Ghostbird commented 6 months ago

I think it's a bit up to the end-user. In our company, we use the standard that all text files in our repositories are UTF-8, no-BOM, LF, with a final newline at the end. I personally think that's a good standard.

richlander commented 6 months ago

UTF-8, no-BOM, LF, with a final newline at the end

Are you saying that your files start with the linefeed character? Can you elaborate on that?

Ghostbird commented 6 months ago

Apologies for the confusion. I meant that our files use a linefeed character as line terminator.

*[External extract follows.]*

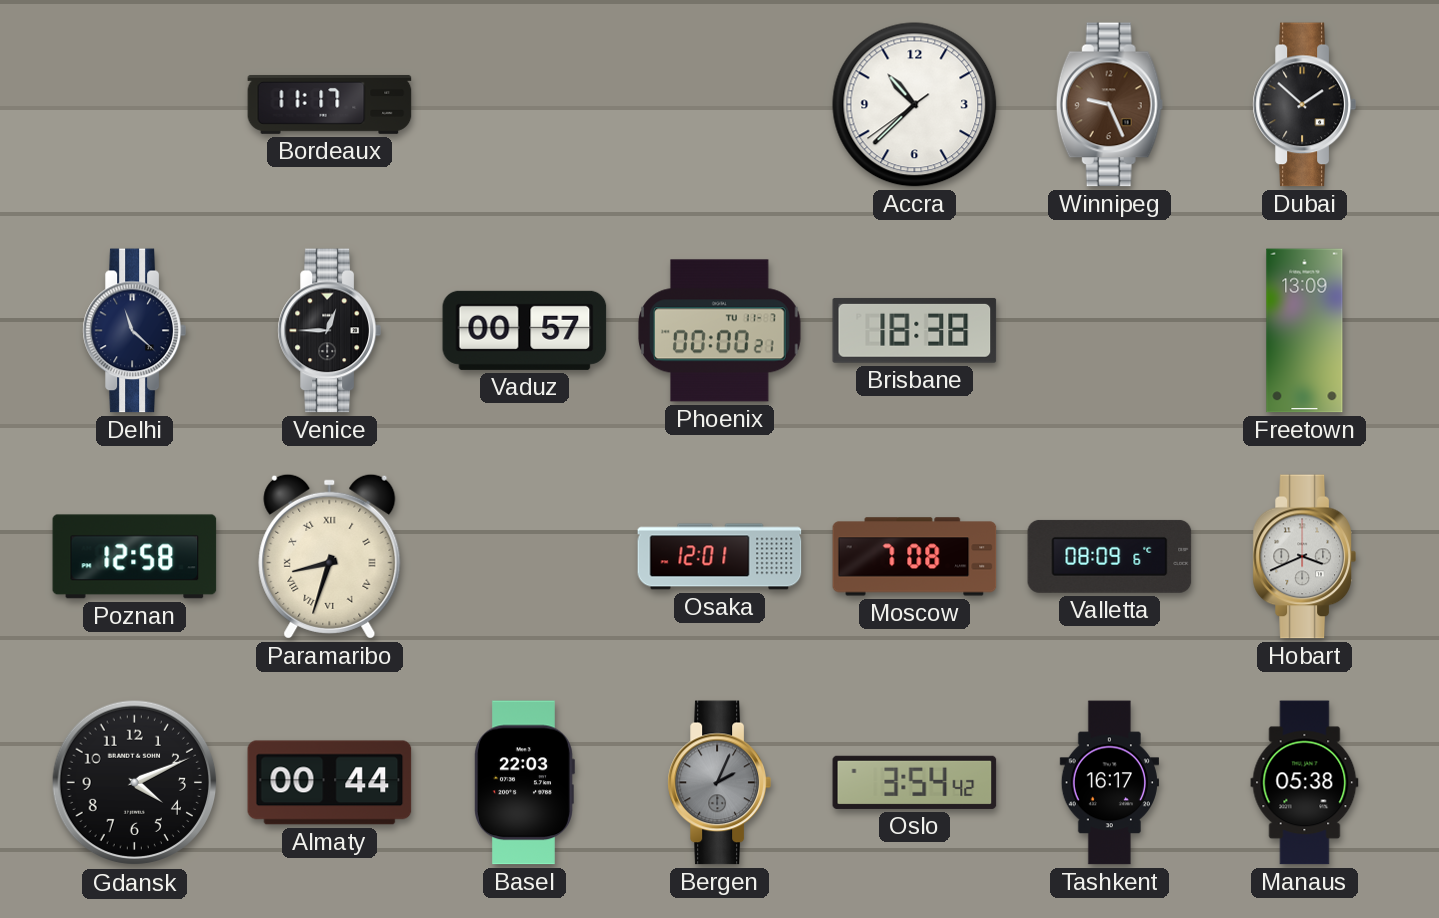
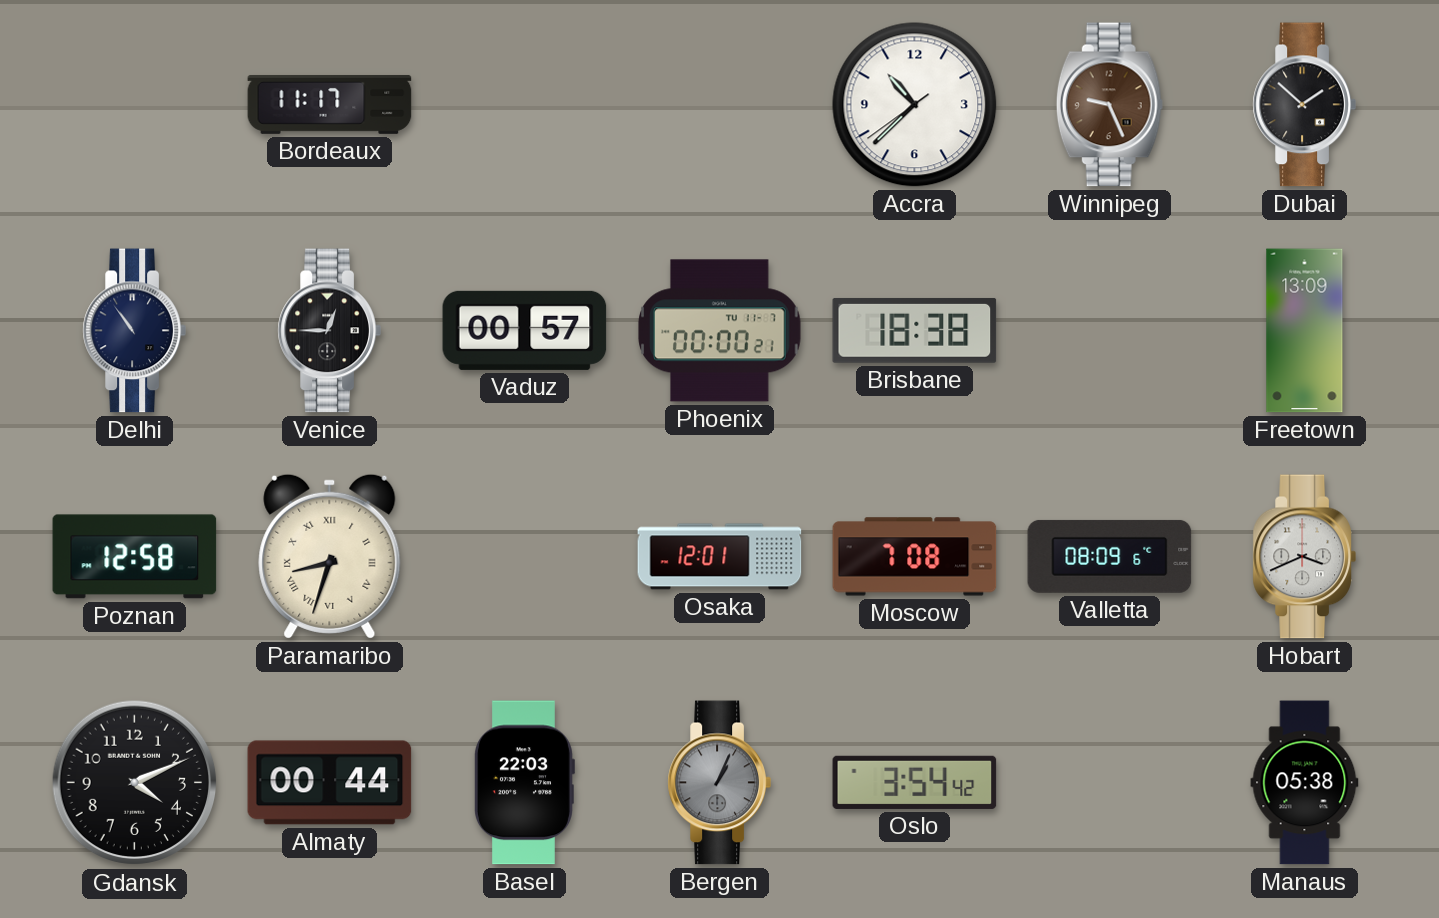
Delhi: 11:22 -> 10:54
Bergen: 2:04 -> 1:04
Tashkent: 16:17 -> none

bjornen77 commented 3 months ago

I think that it is good to use utf-8-bom as default in template code files for C#, VB and F#. The reasoning behind this is that Visual Studio(17.10.1) might use "wrong" encoding otherwise(Windows-1252 for example). I think that the default behaviour in VS should be changed to use utf-8 if BOM is missing. But as long as this is not the case, having the BOM is good for the following reasons:

1/ When opening some template code file that does not have a BOM in Visual Studio, it does not default to utf8. This will cause Visual Studio to raise the following error if characters that could not be saved using the current code page are added: https://github.com/dotnet/test-templates/issues/358

2/ But more important, there is a possibility that you get different behavior of your program when running on different systems if the file is not saved using utf8 or utf8-bom. https://github.com/dotnet/test-templates/issues/358

Also see this comment: https://github.com/dotnet/format/issues/1893#issuecomment-1946428275

In general, I think that using utf-8-bom for template code files is the best considering visual studios current encoding behaviour.

richlander commented 2 months ago

From the Unicode spec.

bjornen77 commented 2 months ago

Visual Studio by default choose the "wrong" encoding when opening template files stored without BOM. This will lead to several problems (https://github.com/dotnet/sdk/issues/39187#issuecomment-2147146329)

I think that the BOM helps Visual Studio to "guess" the correct encoding. Using the BOM as a signature seems ok according to the specification:

"Use of a BOM is neither required nor recommended for UTF-8, but may be encountered in contexts where UTF-8 data is converted from other encoding forms that use a BOM or where the BOM is used as a UTF-8 signature"

If Visual Studio changes to always default to UTF8, omitting the BOM would be fine. But until then, keeping the BOM would be the best.

Ghostbird commented 2 months ago

From the Unicode spec.

A bit off-topic, but keep in mind that an image is not strictly readable. I've spent a few minutes baffled why you only commented: "From the unicode spec." and nothing else. I only later realised that you'd attached an image containing the text.‌ I'm not (substantially) vision impaired, but my default e-mail set-up is plain-text and doesn't render images. Some people will not have the option to read images.

@bjornen77 Yeah, I think that this is the way to go. The templates should probably be most accessible to newcomers that expect a tutorial written for Visual Studio to work. For me fixing a repo because it's generated with wrong BOM usage is just a single command anyway.